Gerard Casau

Freelance critic and programmer - Ara, So Film, Dirigido por / Sitges International Fantastic Film Festival

Voted for

Stromboli, terra di Dio1950Roberto Rossellini
Ordet1955Carl Th. Dreyer
The Innocents1961Jack Clayton
La notte1961Michelangelo Antonioni
La Maman et la Putain1973Jean Eustache
Profondo rosso1975Dario Argento
Arrebato1979Iván Zulueta
My Neighbour Totoro1988Hayao Miyazaki
Twin Peaks: Fire Walk with Me1992David Lynch
The Intruder2004Claire Denis


Blame it on Olivier Assayas. I had a perfectly fine list of ten beloved masterpieces ready to go, but as I was watching the final episodes of the exhilarating Irma Vep remake I realised my selection didn’t make sense. There was no internal dialogue, no secret link between those films. To put it in the words of the character played by Vincent Macaigne in the series, you could not find ghosts in that list.

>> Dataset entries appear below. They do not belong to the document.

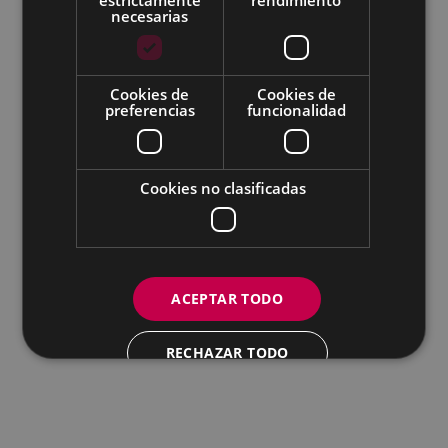
necesarias
Todas las redes sociales del Ayuntamiento
Cookies de
Cookies de
Eibarko Andretxea - Isasi kalea, 11 | 20600 Eibar
preferencias
funcionalidad
Andretxea: 943 54 39 38
Igualdad: 943 70 84 40
andretxea@eibar.eus
/
berdintasuna@eibar.eus
IFZ: P2003100A | DIR3 L01200300
Cookies no clasificadas
ACEPTAR TODO
RECHAZAR TODO
MOSTRAR DETALLES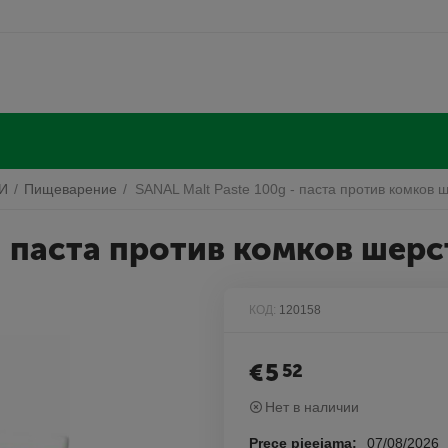
И
/
Пищеварение
/
SANAL Malt Paste 100g - паста против комков 
 - паста против комков шер
КОД:
120158
€
5
52
Нет в наличии
Prece pieejama:
07/08/2026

Assayas forced me to rethink the place from where I watch and experience cinema (it’s not the first time he’s done that) and to come to terms with who I am as a spectator. Then, the pieces started to fall into place (or to fall apart), opening the door to the esoteric gaze.

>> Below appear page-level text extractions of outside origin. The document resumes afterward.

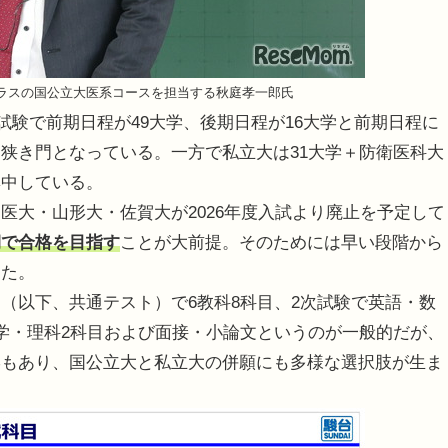
クラスの国公立大医系コースを担当する秋庭孝一郎氏
試験で前期日程が49大学、後期日程が16大学と前期日程に
狭き門となっている。一方で私立大は31大学＋防衛医科大
集中している。
大・山形大・佐賀大が2026年度入試より廃止を予定して
期で合格を目指す
ことが大前提。そのためには早い段階から
った。
以下、共通テスト）で6教科8科目、2次試験で英語・数
学・理科2科目および面接・小論文というのが一般的だが、
学もあり、国公立大と私立大の併願にも多様な選択肢が生ま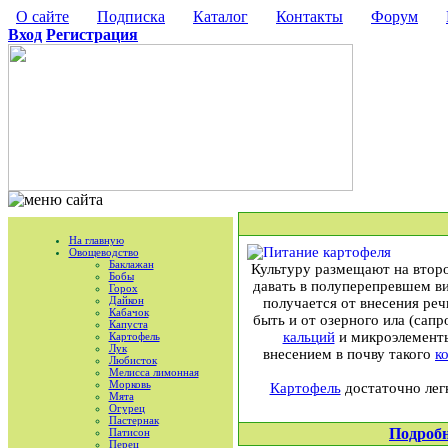
О сайте
Подписка
Каталог
Контакты
Форум
Вход
Регистрация
На главную
Овощеводство
Баклажан
Культуру размещают на второ
Бобы
давать в полуперепревшем вид
Горох
Дайкон
получается от внесения реч
Кабачок
быть и от озерного ила (сап
Капуста
кальций
и микроэлемент
Картофель
Лук
внесением в почву такого
к
Любисток
Мелисса лимонная
Морковь
Картофель
достаточно лег
Мята
Огурец
Пастернак
Подроб
Патисон
Перец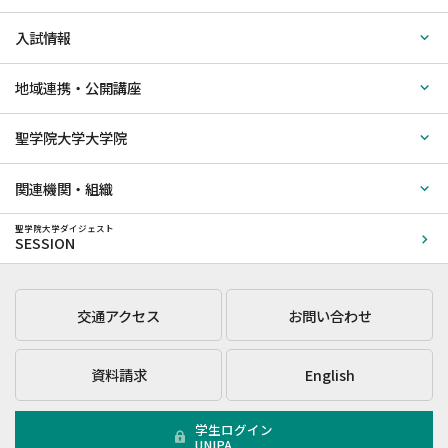
入試情報
地域連携・公開講座
聖学院大学大学院
関連機関・組織
聖学院大学ダイジェスト
SESSION
交通アクセス
お問い合わせ
資料請求
English
学生ログイン
UNIPA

I never looked for answers in cinema. What I really want from the screen are intuitions, shadows and ellipsis. So, for this list, I ended up proposing a journey across ten movies made of revelations left unexplained, epiphanies that linger on the images until they transform into mysteries, inviting us into the unknown – be it benign as in Miyazaki or harrowing as in Lynch.

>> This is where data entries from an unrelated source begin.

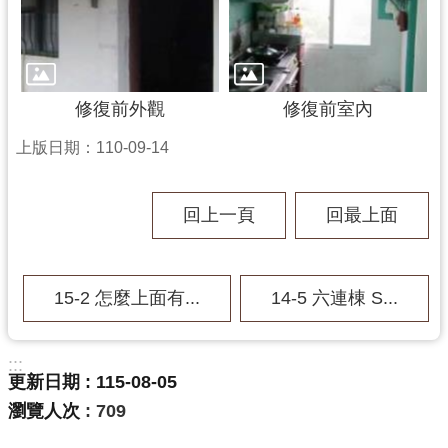
修復前外觀
修復前室內
上版日期：110-09-14
回上一頁
回最上面
15-2 怎麼上面有...
14-5 六連棟 S...
:::
更新日期
115-08-05
瀏覽人次
709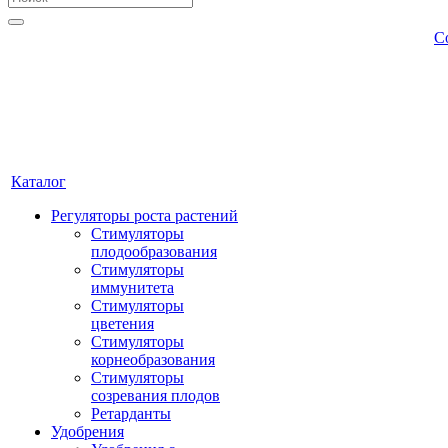
С
Каталог
Регуляторы роста растений
Стимуляторы
плодообразования
Стимуляторы
иммунитета
Стимуляторы
цветения
Стимуляторы
корнеобразования
Стимуляторы
созревания плодов
Ретарданты
Удобрения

The list is flawed (no movies before the 50s? No comedy?) and I’m not even sure these are the films I love the most (can you really love a movie like The Intruder?). But these are my ghosts, these are the movies that haunt me. The ones whose images and sounds keep me awake at night. And I suspect that I share this curse with most of the people that have seen them – I can’t imagine watching Ordet or La Maman et la Putain and not being shaken to the core, thinking “So this is what moving images can do.”

One last note: being under the influence of Irma Vep, it may seem a little strange to skip Feuillade’s Les Vampires and Assayas’ own 1996 film (or Vertigo and Persona, since we are talking about great cinematic spectres), but that would have been a little too much on the nose, wouldn’t it?